### Source records
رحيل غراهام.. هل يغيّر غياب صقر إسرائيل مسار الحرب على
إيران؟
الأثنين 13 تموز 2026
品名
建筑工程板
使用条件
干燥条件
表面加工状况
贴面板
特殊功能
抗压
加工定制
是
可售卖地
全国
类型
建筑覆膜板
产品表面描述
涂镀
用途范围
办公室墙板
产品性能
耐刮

--

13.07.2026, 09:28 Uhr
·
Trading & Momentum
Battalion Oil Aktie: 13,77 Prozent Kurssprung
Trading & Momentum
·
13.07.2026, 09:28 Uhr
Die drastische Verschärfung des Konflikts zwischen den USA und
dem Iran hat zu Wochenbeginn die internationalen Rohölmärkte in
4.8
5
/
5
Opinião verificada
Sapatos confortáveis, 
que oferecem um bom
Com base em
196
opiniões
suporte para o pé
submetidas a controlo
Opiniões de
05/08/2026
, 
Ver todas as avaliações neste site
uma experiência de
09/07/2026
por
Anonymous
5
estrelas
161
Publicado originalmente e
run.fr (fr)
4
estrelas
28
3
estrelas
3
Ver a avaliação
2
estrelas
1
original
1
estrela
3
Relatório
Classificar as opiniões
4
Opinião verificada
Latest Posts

### Aim of the task
Precisely the lines between those holding "Publicado originalmente e" and "Latest Posts", inclusive, are to be reproduced from the listing above, with nothing added.

### Reply to the exercise
Publicado originalmente e
run.fr (fr)
4
estrelas
28
3
estrelas
3
Ver a avaliação
2
estrelas
1
original
1
estrela
3
Relatório
Classificar as opiniões
4
Opinião verificada
Latest Posts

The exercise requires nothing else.